[Given records Boundary: Start]

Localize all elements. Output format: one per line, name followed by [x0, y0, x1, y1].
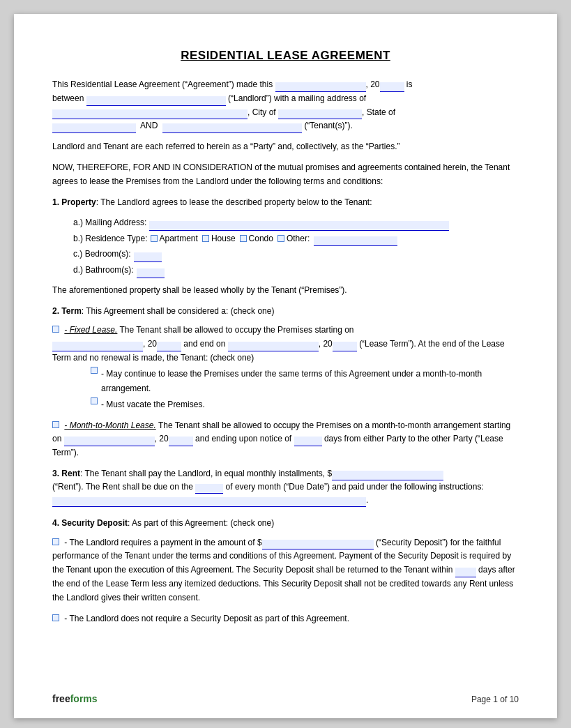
section4-heading: 4. Security Deposit: As part of this Agr… — [52, 517, 519, 530]
rent-amount-field[interactable] — [332, 471, 443, 480]
parties-note: Landlord and Tenant are each referred to… — [52, 140, 519, 154]
vacate-checkbox[interactable] — [91, 397, 98, 404]
tenant-name-field[interactable] — [162, 123, 302, 133]
apartment-checkbox-item: Apartment — [151, 231, 198, 247]
bedrooms-field[interactable] — [134, 252, 162, 262]
fixed-lease-line: - Fixed Lease. The Tenant shall be allow… — [52, 324, 519, 365]
consideration-text: NOW, THEREFORE, FOR AND IN CONSIDERATION… — [52, 161, 519, 189]
month-checkbox[interactable] — [52, 421, 59, 428]
landlord-name-field[interactable] — [86, 96, 226, 106]
payment-instructions-field[interactable] — [52, 497, 366, 507]
fixed-end-date-field[interactable] — [228, 342, 319, 351]
security-deposit-checkbox[interactable] — [52, 538, 59, 545]
notice-days-field[interactable] — [294, 437, 322, 446]
state-field[interactable] — [52, 123, 136, 133]
other-field[interactable] — [314, 236, 397, 246]
logo-forms: forms — [70, 693, 98, 704]
condo-checkbox-item: Condo — [240, 231, 273, 247]
bathrooms-row: d.) Bathroom(s): — [73, 262, 519, 278]
freeforms-logo: freeforms — [52, 693, 98, 704]
apartment-label: Apartment — [160, 231, 198, 247]
intro-line1: This Residential Lease Agreement (“Agree… — [52, 79, 273, 89]
no-security-deposit-checkbox[interactable] — [52, 614, 59, 621]
fixed-lease-block: - Fixed Lease. The Tenant shall be allow… — [52, 324, 519, 412]
month-to-month-block: - Month-to-Month Lease. The Tenant shall… — [52, 419, 519, 460]
intro-paragraph: This Residential Lease Agreement (“Agree… — [52, 78, 519, 133]
document-title: RESIDENTIAL LEASE AGREEMENT — [52, 49, 519, 63]
condo-label: Condo — [249, 231, 273, 247]
house-checkbox[interactable] — [202, 235, 209, 242]
mailing-address-field[interactable] — [149, 221, 449, 231]
document-page: RESIDENTIAL LEASE AGREEMENT This Residen… — [14, 14, 557, 718]
apartment-checkbox[interactable] — [151, 235, 158, 242]
sub-option-continue: - May continue to lease the Premises und… — [91, 367, 519, 395]
date-field[interactable] — [275, 82, 366, 92]
month-start-year-field[interactable] — [169, 437, 193, 446]
logo-free: free — [52, 693, 70, 704]
condo-checkbox[interactable] — [240, 235, 247, 242]
other-label: Other: — [287, 231, 310, 247]
fixed-lease-checkbox[interactable] — [52, 326, 59, 333]
continue-checkbox[interactable] — [91, 367, 98, 374]
page-number: Page 1 of 10 — [471, 695, 519, 704]
property-list: a.) Mailing Address: b.) Residence Type:… — [73, 215, 519, 278]
premises-note: The aforementioned property shall be lea… — [52, 284, 519, 298]
other-checkbox-item: Other: — [277, 231, 310, 247]
other-checkbox[interactable] — [277, 235, 284, 242]
security-return-days-field[interactable] — [455, 568, 476, 577]
house-label: House — [211, 231, 236, 247]
due-date-field[interactable] — [195, 484, 223, 494]
landlord-address-field[interactable] — [52, 109, 248, 119]
section1-heading: 1. Property: The Landlord agrees to leas… — [52, 196, 519, 209]
fixed-start-year-field[interactable] — [157, 342, 181, 351]
city-field[interactable] — [278, 109, 362, 119]
security-deposit-amount-field[interactable] — [262, 540, 374, 549]
section3-heading: 3. Rent: The Tenant shall pay the Landlo… — [52, 467, 519, 508]
security-deposit-option2: - The Landlord does not require a Securi… — [52, 612, 519, 626]
fixed-end-year-field[interactable] — [333, 342, 357, 351]
bedrooms-row: c.) Bedroom(s): — [73, 246, 519, 262]
residence-type-row: b.) Residence Type: Apartment House Cond… — [73, 231, 519, 247]
house-checkbox-item: House — [202, 231, 236, 247]
footer: freeforms Page 1 of 10 — [52, 693, 519, 704]
section2-heading: 2. Term: This Agreement shall be conside… — [52, 305, 519, 318]
bathrooms-field[interactable] — [137, 268, 165, 278]
security-deposit-option1: - The Landlord requires a payment in the… — [52, 536, 519, 605]
month-start-field[interactable] — [64, 437, 155, 446]
address-row: a.) Mailing Address: — [73, 215, 519, 231]
sub-option-vacate: - Must vacate the Premises. — [91, 397, 519, 411]
fixed-start-date-field[interactable] — [52, 342, 143, 351]
year-field[interactable] — [380, 82, 404, 92]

[Given records Boundary: End]

▶ _Exercise objective_
Quote the preceding records in their entirety, excluding every picture.

▶ _Exercise result_
Localize all elements. Output format: one per line, name followed by [x0, y0, x1, y1].
section4-heading: 4. Security Deposit: As part of this Agr… — [52, 517, 519, 530]
rent-amount-field[interactable] — [332, 471, 443, 480]
parties-note: Landlord and Tenant are each referred to… — [52, 140, 519, 154]
vacate-checkbox[interactable] — [91, 397, 98, 404]
tenant-name-field[interactable] — [162, 123, 302, 133]
apartment-checkbox-item: Apartment — [151, 231, 198, 247]
bedrooms-field[interactable] — [134, 252, 162, 262]
fixed-lease-line: - Fixed Lease. The Tenant shall be allow… — [52, 324, 519, 365]
consideration-text: NOW, THEREFORE, FOR AND IN CONSIDERATION… — [52, 161, 519, 189]
month-checkbox[interactable] — [52, 421, 59, 428]
landlord-name-field[interactable] — [86, 96, 226, 106]
payment-instructions-field[interactable] — [52, 497, 366, 507]
fixed-end-date-field[interactable] — [228, 342, 319, 351]
security-deposit-checkbox[interactable] — [52, 538, 59, 545]
notice-days-field[interactable] — [294, 437, 322, 446]
state-field[interactable] — [52, 123, 136, 133]
other-field[interactable] — [314, 236, 397, 246]
logo-forms: forms — [70, 693, 98, 704]
condo-checkbox-item: Condo — [240, 231, 273, 247]
bathrooms-row: d.) Bathroom(s): — [73, 262, 519, 278]
freeforms-logo: freeforms — [52, 693, 98, 704]
apartment-label: Apartment — [160, 231, 198, 247]
intro-line1: This Residential Lease Agreement (“Agree… — [52, 79, 273, 89]
no-security-deposit-checkbox[interactable] — [52, 614, 59, 621]
fixed-lease-block: - Fixed Lease. The Tenant shall be allow… — [52, 324, 519, 412]
month-to-month-block: - Month-to-Month Lease. The Tenant shall… — [52, 419, 519, 460]
intro-paragraph: This Residential Lease Agreement (“Agree… — [52, 78, 519, 133]
document-title: RESIDENTIAL LEASE AGREEMENT — [52, 49, 519, 63]
condo-label: Condo — [249, 231, 273, 247]
house-checkbox[interactable] — [202, 235, 209, 242]
mailing-address-field[interactable] — [149, 221, 449, 231]
document-page: RESIDENTIAL LEASE AGREEMENT This Residen… — [14, 14, 557, 718]
apartment-checkbox[interactable] — [151, 235, 158, 242]
sub-option-continue: - May continue to lease the Premises und… — [91, 367, 519, 395]
date-field[interactable] — [275, 82, 366, 92]
month-start-year-field[interactable] — [169, 437, 193, 446]
logo-free: free — [52, 693, 70, 704]
condo-checkbox[interactable] — [240, 235, 247, 242]
other-label: Other: — [287, 231, 310, 247]
fixed-lease-checkbox[interactable] — [52, 326, 59, 333]
continue-checkbox[interactable] — [91, 367, 98, 374]
page-number: Page 1 of 10 — [471, 695, 519, 704]
property-list: a.) Mailing Address: b.) Residence Type:… — [73, 215, 519, 278]
premises-note: The aforementioned property shall be lea… — [52, 284, 519, 298]
other-checkbox-item: Other: — [277, 231, 310, 247]
other-checkbox[interactable] — [277, 235, 284, 242]
security-return-days-field[interactable] — [455, 568, 476, 577]
house-label: House — [211, 231, 236, 247]
due-date-field[interactable] — [195, 484, 223, 494]
landlord-address-field[interactable] — [52, 109, 248, 119]
section1-heading: 1. Property: The Landlord agrees to leas… — [52, 196, 519, 209]
fixed-start-year-field[interactable] — [157, 342, 181, 351]
city-field[interactable] — [278, 109, 362, 119]
security-deposit-amount-field[interactable] — [262, 540, 374, 549]
section3-heading: 3. Rent: The Tenant shall pay the Landlo… — [52, 467, 519, 508]
security-deposit-option2: - The Landlord does not require a Securi… — [52, 612, 519, 626]
fixed-end-year-field[interactable] — [333, 342, 357, 351]
bedrooms-row: c.) Bedroom(s): — [73, 246, 519, 262]
residence-type-row: b.) Residence Type: Apartment House Cond… — [73, 231, 519, 247]
house-checkbox-item: House — [202, 231, 236, 247]
footer: freeforms Page 1 of 10 — [52, 693, 519, 704]
section2-heading: 2. Term: This Agreement shall be conside… — [52, 305, 519, 318]
bathrooms-field[interactable] — [137, 268, 165, 278]
security-deposit-option1: - The Landlord requires a payment in the… — [52, 536, 519, 605]
month-start-field[interactable] — [64, 437, 155, 446]
address-row: a.) Mailing Address: — [73, 215, 519, 231]
sub-option-vacate: - Must vacate the Premises. — [91, 397, 519, 411]
fixed-start-date-field[interactable] — [52, 342, 143, 351]
year-field[interactable] — [380, 82, 404, 92]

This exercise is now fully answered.